Uno spettacolo nato da una lunga esperienza di teatro in carcere, una storia d’amore senza tempo, tra una madre e un figlio difficile, una testa di legno che intraprende la cattiva strada e alla fine si lancia nella Grande Impresa che lo condurrà tra le braccia di un ingiusto e paradossale destino.
Sabato 9 febbraio alle 21, Livia Gionfrida porta al Teatro delle Donne di Calenzano Gioia, di cui è interprete e autrice. Con questo spettacolo Livia Gionfrida si è aggiudicata il premio dell’Associazione Nazionale Critici di Teatro 2018, tra i maggiori riconoscimenti del settore.
Dialetto siciliano e animazioni video si alimentano di suggestioni letterarie, simboli provenienti dall’immaginario religioso, fatti di cronaca e interviste realizzate in carcere. Ne viene fuori una singolare drammaturgia originale, sospesa tra fiaba e realtà, che ha per protagonisti gli ultimi, i calpestati.
«Da qualche anno ho nella testa l’idea di fare uno spettacolo che parli di morti ammazzati per mano dello Stato – spiega Livia Gionfrida – Non è un argomento facile per me. Lavoro in carcere, dove da molto tempo conduco una singolare esperienza di ricerca teatrale. Ho conosciuto in questi anni molti detenuti e conosco il duro impegno di chi, agenti e operatori, lavora all’interno degli istituti di pena. Il desiderio che ha fatto nascere Gioia non è stato dunque quello di tracciare un facile confine tra buoni e cattivi ma piuttosto quello di raccontare delle storie che in questi anni ho sentito maturare dentro di me».
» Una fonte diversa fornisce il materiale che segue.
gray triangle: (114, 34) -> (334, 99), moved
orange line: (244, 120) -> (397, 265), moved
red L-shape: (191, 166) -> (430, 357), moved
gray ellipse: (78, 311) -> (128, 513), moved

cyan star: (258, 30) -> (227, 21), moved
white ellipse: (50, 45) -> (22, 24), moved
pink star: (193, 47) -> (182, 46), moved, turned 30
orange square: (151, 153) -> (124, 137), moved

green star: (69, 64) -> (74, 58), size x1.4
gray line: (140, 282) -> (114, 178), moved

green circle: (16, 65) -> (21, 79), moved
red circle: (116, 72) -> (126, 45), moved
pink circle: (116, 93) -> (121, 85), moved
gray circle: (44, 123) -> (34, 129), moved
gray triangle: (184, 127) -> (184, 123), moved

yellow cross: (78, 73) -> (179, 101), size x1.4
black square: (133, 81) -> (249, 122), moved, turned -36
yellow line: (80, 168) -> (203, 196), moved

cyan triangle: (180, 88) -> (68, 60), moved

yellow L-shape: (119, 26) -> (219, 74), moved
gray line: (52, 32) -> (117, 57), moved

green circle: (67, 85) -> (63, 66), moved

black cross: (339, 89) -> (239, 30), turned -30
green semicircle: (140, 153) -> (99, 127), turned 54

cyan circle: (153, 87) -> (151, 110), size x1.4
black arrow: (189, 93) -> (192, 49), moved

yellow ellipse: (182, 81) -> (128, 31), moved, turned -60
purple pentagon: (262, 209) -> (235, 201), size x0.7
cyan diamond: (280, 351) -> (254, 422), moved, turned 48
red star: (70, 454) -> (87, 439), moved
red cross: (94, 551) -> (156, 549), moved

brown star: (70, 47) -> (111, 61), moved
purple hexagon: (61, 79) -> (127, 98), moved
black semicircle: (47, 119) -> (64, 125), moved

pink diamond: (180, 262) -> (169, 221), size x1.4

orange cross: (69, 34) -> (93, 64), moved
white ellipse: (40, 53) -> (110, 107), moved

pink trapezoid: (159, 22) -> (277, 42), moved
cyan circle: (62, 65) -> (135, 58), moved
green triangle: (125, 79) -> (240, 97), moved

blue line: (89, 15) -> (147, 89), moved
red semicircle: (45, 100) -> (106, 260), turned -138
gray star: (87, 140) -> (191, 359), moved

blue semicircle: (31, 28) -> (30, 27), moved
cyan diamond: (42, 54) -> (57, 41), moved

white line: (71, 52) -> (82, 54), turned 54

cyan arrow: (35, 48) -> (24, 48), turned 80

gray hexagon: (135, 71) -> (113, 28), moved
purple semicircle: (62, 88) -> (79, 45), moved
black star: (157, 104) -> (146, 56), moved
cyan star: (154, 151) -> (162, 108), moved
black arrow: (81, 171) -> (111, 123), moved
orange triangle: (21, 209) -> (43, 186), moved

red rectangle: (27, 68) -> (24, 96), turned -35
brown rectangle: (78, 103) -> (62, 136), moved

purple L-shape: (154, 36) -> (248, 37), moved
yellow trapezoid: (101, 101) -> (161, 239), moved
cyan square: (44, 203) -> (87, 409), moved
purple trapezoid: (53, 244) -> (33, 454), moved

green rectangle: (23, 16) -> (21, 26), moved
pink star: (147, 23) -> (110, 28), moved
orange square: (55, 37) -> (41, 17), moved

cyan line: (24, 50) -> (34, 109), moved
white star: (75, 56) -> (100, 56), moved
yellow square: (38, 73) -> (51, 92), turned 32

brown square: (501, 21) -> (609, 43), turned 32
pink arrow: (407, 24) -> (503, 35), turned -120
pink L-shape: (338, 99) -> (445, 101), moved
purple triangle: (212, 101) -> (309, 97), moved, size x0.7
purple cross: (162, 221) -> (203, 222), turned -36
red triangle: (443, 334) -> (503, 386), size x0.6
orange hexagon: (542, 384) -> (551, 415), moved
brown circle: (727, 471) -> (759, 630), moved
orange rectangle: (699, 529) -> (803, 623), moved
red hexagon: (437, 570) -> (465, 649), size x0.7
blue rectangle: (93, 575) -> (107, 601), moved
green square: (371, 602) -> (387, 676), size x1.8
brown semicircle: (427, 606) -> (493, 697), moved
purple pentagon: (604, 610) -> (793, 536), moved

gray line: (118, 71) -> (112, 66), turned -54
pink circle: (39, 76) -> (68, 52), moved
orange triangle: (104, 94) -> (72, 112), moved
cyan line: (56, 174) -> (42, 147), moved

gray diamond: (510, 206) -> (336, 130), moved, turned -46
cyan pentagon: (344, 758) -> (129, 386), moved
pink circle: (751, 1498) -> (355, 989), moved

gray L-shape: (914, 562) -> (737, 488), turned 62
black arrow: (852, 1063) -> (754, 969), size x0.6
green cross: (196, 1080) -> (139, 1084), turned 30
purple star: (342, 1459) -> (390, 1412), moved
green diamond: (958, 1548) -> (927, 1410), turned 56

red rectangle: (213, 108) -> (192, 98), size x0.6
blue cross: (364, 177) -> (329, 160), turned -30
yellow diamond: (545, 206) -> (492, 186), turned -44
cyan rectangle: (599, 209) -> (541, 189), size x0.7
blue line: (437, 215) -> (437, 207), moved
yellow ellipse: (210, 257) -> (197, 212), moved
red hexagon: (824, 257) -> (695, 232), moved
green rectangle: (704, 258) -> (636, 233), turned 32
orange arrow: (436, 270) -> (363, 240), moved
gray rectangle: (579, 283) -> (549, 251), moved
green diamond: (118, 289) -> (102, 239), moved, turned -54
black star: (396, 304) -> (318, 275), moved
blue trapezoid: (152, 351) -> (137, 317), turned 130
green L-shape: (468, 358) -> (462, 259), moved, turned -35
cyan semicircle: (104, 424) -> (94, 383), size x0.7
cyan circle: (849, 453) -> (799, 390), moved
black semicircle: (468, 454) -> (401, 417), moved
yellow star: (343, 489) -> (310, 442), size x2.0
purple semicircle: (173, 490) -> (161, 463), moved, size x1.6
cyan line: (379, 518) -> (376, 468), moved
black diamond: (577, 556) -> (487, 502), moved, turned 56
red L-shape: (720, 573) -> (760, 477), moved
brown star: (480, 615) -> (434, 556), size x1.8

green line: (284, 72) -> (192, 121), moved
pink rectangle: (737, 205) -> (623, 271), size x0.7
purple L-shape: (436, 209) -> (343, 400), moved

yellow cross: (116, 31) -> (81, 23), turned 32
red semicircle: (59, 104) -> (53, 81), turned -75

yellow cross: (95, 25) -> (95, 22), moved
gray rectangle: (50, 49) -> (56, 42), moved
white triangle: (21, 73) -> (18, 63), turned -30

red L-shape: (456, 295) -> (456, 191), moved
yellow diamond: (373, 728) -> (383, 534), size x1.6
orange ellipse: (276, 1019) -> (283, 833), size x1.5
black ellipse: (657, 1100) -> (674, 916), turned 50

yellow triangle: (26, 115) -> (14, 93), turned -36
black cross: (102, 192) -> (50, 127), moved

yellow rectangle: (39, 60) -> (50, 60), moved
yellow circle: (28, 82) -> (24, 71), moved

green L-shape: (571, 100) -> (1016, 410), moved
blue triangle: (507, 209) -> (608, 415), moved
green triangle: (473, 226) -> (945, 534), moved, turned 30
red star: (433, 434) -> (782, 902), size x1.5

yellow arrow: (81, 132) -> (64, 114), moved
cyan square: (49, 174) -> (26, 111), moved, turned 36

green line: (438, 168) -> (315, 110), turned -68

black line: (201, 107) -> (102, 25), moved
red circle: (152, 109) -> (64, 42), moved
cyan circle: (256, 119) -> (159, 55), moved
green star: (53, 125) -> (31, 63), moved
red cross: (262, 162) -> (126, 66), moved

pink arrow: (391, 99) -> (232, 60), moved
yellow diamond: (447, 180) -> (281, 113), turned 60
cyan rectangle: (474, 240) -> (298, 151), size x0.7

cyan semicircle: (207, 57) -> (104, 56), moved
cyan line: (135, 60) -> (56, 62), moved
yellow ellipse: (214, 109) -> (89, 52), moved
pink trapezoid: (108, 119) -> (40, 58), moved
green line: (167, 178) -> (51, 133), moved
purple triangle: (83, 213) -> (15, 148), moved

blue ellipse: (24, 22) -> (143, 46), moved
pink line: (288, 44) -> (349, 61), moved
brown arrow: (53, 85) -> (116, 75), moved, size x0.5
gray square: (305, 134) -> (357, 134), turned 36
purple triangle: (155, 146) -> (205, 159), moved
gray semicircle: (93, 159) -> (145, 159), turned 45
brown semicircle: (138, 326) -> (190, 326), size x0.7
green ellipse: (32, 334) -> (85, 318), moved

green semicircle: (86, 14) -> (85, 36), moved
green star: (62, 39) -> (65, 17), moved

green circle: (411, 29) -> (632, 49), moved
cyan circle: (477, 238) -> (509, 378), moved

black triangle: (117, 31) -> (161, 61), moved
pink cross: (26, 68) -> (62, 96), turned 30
«Le storie di Stefano Cucchi e di altri che come lui hanno attraversato insieme alle loro famiglie un terribile calvario, le vicende e i crimini commessi lungo la cattiva strada che alcuni detenuti mi hanno raccontato in questi anni, hanno acceso in me la necessità di provare a scrivere questo monologo – prosegue – Il lavoro qui proposto fa parte di un fecondo progetto che ha dato vita a studi autonomi e molto distanti tra loro. Gioia ne rappresenta lo sviluppo e il punto estremo, in cui nascita e morte si incrociano e perdono i contorni. Per questa ultima stesura ho scelto la lingua siciliana, per i suoi colori aspri e rassegnati con i quali volevo descrivere una famiglia qualunque, senza strumenti economici e culturali, senza difesa».
Scene e animazioni di Alice Mangano, dipinti di Nicola Console, musiche e suoni di Andrea Franchi, assistente alla regia Giulia Aiazzi. Spettacolo nell’ambito della rassegna What’s Up che Teatro delle Donne dedica alle nuove realtà teatrali.
Biglietti da 5 a 13 euro, riduzioni per over 60, under 25, soci Coop, Arci, ATC, iscritti ai corsi di formazione, studenti universitari e residenti nel comune di Calenzano.
Prevendite online su www.ticketone.it e nei punti vendita dei circuiti Boxoffice Toscana www.boxofficetoscana.it/punti-vendita.
Teatro Metropopolare ha sede a Prato e dal 2007 lavora stabilmente all’interno della Casa Circondariale La Dogaia, il carcere maschile di Prato diventato per il collettivo una vera e propria residenza artistica. Metropopolare fa parte del Coordinamento Regionale Toscano e del Coordinamento Nazionale di Teatro in Carcere.